I don't know whether a shell string should be considered wide or normal, but I'd think that at least if the encoding is UTF-8, then it should be considered normal, at which case a \x... represents one char/byte, and useful value for such sequence would be, IMHO, the unsigned value of the whole sequence (as many hex digits which it might have) modulu 256 (assuming 8 bits char).

  1. I would prefer that for single-bytes we get \x<hexchar><hexchar> and \x[<hexchar><hexchar>] working, but only for single bytes, otherwise we have an endian issue.
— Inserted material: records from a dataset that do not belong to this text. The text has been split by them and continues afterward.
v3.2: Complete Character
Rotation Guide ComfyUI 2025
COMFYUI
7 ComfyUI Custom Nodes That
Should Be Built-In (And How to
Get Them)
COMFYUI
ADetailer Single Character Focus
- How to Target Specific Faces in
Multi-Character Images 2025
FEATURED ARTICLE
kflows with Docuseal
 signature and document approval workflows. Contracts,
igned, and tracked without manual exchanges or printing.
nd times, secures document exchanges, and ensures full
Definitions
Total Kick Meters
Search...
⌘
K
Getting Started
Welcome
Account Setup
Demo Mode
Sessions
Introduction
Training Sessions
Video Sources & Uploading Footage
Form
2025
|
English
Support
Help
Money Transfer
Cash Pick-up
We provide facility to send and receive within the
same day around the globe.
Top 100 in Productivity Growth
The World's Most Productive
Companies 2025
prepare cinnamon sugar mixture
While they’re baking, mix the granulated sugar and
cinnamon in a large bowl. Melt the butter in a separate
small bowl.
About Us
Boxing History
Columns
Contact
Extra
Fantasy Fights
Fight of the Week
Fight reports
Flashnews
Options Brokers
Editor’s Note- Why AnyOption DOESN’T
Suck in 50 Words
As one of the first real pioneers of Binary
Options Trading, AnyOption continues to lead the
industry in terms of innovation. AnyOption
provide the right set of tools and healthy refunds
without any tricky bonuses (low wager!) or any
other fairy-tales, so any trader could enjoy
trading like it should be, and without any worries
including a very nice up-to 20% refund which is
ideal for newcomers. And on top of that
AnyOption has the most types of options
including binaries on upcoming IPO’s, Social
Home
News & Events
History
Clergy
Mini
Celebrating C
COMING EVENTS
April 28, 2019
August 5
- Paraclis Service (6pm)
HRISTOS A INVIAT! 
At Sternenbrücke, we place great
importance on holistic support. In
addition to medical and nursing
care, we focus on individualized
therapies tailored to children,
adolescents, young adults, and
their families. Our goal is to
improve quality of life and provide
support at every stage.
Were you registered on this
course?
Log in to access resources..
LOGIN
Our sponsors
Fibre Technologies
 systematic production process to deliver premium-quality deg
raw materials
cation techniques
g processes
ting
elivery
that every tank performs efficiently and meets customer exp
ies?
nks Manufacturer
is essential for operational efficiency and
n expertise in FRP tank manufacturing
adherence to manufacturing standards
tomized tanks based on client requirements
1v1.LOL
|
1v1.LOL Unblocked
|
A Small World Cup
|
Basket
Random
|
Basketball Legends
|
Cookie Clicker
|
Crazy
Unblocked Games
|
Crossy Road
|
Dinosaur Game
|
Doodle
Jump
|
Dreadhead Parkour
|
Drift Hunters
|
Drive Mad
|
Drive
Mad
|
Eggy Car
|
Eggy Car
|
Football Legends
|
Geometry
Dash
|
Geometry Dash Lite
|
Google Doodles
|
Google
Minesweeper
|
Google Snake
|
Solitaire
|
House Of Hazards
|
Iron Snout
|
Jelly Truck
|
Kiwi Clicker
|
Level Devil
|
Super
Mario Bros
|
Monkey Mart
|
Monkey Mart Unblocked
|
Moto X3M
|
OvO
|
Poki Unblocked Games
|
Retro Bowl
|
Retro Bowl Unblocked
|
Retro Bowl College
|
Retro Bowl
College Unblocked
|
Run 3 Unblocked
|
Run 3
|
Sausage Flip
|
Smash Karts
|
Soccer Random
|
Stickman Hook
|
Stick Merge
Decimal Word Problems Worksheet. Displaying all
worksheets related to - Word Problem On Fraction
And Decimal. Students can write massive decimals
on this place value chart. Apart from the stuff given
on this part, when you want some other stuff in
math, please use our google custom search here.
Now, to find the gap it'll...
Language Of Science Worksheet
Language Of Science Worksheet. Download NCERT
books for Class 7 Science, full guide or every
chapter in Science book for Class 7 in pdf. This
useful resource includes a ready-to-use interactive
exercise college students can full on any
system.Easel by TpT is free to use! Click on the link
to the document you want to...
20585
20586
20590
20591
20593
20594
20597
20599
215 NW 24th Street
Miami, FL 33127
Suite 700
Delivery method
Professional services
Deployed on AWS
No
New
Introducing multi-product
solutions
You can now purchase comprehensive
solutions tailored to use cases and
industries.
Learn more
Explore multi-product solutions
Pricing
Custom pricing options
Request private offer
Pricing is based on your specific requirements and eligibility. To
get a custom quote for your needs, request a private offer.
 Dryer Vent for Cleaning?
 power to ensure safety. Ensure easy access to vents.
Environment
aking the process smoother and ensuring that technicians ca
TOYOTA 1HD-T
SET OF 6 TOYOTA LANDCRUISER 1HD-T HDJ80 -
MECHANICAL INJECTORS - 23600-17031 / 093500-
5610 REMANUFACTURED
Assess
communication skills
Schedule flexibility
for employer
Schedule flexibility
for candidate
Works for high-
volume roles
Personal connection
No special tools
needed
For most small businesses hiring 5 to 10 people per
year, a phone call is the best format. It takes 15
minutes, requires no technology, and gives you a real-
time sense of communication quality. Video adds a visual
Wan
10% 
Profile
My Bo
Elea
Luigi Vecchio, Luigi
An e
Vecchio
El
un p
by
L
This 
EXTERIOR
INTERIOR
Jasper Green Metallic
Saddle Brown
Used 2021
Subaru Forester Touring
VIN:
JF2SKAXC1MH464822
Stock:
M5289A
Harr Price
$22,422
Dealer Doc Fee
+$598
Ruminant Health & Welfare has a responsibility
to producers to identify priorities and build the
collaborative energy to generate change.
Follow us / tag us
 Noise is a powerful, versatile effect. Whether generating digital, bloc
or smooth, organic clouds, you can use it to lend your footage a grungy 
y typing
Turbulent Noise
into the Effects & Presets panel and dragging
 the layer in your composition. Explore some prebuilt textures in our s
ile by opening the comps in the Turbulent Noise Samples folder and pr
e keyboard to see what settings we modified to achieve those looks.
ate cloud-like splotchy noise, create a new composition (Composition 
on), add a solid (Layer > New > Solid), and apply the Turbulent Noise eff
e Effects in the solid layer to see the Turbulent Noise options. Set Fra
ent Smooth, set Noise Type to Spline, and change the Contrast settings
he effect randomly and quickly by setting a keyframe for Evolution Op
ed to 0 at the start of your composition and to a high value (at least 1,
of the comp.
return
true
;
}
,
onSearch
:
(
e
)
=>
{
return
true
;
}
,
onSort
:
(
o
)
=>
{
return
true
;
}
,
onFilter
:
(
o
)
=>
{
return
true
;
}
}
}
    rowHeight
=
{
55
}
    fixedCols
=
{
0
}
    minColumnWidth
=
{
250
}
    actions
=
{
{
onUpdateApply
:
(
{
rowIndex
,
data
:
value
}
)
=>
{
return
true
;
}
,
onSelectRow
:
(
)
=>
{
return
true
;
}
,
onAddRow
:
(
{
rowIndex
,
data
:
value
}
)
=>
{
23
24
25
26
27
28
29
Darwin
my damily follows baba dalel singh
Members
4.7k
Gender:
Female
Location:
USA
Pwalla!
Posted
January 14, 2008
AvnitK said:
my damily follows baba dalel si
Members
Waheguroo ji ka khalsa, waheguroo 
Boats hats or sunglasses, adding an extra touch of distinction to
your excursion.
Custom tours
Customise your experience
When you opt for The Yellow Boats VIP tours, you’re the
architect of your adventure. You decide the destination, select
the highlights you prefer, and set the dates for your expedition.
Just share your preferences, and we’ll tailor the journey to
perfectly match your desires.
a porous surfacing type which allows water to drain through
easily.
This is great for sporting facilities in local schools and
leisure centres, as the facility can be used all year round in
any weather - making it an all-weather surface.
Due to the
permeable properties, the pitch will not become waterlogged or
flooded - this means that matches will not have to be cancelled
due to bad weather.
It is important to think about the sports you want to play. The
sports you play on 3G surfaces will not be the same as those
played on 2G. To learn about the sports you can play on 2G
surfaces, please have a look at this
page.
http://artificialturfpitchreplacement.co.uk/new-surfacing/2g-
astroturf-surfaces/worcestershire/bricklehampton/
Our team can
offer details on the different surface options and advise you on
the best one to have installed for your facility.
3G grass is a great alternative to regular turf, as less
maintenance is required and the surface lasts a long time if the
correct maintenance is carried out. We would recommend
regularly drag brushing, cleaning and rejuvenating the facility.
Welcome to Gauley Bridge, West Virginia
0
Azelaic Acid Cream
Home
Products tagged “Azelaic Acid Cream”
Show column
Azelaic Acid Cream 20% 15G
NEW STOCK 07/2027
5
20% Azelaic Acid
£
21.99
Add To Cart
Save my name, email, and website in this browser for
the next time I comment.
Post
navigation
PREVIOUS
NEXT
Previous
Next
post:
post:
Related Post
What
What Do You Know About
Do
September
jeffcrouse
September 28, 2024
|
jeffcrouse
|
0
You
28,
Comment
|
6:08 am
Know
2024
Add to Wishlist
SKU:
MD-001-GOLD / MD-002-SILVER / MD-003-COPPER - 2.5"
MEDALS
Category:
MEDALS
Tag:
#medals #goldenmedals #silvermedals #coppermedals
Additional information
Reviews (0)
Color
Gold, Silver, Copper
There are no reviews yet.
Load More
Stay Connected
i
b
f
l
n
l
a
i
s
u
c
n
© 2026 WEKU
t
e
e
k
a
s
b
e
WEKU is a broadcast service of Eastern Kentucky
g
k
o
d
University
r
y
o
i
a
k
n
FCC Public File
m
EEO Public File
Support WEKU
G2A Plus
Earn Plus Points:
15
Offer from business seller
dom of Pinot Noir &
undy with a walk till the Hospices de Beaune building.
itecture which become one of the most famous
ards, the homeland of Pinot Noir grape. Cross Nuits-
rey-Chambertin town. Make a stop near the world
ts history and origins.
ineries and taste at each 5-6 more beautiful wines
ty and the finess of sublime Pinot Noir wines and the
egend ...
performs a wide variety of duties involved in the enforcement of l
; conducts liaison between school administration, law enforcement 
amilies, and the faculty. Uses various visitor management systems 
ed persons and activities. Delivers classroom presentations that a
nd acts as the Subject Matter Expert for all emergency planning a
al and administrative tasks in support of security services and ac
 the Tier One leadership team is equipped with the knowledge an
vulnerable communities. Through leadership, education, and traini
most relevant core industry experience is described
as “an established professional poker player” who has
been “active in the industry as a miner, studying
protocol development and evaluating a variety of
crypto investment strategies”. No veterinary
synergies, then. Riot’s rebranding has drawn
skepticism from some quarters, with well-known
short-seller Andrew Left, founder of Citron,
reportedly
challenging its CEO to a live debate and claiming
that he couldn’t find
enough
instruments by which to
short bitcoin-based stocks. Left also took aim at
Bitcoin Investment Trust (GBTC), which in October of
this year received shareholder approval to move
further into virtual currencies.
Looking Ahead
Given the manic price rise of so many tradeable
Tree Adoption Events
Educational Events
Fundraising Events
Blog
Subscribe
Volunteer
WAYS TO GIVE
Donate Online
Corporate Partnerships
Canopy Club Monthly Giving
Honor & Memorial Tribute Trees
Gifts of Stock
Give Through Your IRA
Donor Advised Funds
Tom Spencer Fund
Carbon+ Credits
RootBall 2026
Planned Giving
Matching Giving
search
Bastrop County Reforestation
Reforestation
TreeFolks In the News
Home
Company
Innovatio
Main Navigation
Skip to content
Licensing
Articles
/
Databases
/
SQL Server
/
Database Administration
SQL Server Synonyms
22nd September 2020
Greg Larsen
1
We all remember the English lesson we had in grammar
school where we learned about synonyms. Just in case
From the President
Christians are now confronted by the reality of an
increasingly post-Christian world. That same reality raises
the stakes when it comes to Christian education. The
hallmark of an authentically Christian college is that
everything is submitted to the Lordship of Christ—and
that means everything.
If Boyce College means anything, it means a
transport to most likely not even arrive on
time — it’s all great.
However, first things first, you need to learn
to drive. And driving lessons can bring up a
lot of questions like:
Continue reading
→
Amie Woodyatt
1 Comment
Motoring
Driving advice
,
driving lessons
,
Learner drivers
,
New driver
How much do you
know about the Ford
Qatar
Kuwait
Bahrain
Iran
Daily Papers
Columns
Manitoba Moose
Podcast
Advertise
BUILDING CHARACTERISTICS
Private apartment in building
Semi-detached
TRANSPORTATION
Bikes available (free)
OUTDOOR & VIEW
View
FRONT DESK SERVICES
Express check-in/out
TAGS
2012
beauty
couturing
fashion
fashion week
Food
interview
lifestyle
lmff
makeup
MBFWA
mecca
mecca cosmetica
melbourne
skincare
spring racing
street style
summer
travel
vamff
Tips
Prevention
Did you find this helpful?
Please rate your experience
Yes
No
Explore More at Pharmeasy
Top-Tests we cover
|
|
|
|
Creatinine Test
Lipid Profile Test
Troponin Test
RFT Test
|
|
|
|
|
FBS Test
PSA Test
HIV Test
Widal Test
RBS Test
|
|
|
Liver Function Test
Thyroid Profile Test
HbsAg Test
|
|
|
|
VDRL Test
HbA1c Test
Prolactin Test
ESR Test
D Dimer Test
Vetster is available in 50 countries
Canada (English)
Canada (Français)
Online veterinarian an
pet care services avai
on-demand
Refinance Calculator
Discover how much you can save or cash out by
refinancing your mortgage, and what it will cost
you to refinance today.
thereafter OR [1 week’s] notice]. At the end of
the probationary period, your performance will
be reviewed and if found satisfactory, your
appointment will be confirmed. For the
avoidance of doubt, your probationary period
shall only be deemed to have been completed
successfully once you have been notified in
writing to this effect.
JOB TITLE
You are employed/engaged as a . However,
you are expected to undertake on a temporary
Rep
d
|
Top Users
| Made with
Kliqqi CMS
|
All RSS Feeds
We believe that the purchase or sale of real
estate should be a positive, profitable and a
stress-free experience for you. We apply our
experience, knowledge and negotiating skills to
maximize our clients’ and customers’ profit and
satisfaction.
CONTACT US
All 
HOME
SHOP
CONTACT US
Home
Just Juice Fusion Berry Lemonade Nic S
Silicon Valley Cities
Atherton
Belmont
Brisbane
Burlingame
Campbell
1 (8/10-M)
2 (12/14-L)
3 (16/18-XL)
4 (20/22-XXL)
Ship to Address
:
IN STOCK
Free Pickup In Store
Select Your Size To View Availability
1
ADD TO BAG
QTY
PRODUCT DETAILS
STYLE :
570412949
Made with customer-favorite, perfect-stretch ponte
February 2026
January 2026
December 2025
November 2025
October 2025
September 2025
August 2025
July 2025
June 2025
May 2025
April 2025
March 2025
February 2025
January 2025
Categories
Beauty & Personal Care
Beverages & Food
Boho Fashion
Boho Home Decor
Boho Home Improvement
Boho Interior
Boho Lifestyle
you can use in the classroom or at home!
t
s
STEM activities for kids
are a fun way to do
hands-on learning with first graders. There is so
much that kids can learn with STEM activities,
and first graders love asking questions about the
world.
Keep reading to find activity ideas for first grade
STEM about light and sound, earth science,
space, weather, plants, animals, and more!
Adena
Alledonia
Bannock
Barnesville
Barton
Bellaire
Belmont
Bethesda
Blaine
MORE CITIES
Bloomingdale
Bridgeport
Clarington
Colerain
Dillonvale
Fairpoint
  2. Wide-char charcters should be covered by \u[<hexvalue>] and \w[<hexvalue>] - I and the SUN i18n team made a patch for ksh93v- for that.
    \u[<hexvalue>] takes in a Unicode codepoint value, and uses |iconv()| internally to convert it to a multibyte sequence in the current locale (and evaluates to empty string if the character cannot be represented)
    \w[<hexvalue>] is basically the same, but just converts a |wchar_t| codepoint to the matching multibyte sequence, but without |iconv()| from UTC32 to current locale. This was added to satisfy PRC requirements for GB18030, so you can take a GB18030 codepoint and get the current character.
    I think I can dig out the patch for \u[<hexvalue>] and \w[<hexvalue>] later this month and give it to you.

avih commented
  1. I would prefer that for single-bytes we get \x<hexchar><hexchar> and \x[<hexchar><hexchar>] working, but only for single bytes, otherwise we have an endian issue.

As far as I can tell that's also how other shells which support \x behave:

$ shcmp -c 'printf "X\x4040Y"'
...

= bash, bash_posix, loksh, oksh, mksh, mksh_posix, pdksh, bb_ash, nbsh:
X@40Y(exit:0)

= ksh93, ksh93u_m:
X䁀Y(exit:0)

The rest (all dash versions, freebsd sh, Schilly's bosh, yash) don't support \x as a hex sequenced.

(comparison output using shcmp)

@avih wrote:

[…] I'd think the optimal behavior would be to follow the C string specification (which builds on a single character constant spec).

To summarize the C behavior of the escape sequence \x... in C99 "6.4.4.4 Character constants":

  • The sequence includes all chars until non-hex-digit (or end of the string).

[…]

So, AFAICT, that would mean changing nothing and keeping the existing 93u+m behaviour.

On the other hand, your shell test results show that 93u+(m) is very much the odd one out at the moment and all the other shells limit \x to two hexadecimal digits.

I favour backporting the 93v- change for 93u+m/1.1 to fall in line with the rest of them (including, notably, the pdksh variants). As the libast RELEASE entry said, \u and \U should be used for wide/multibyte characters.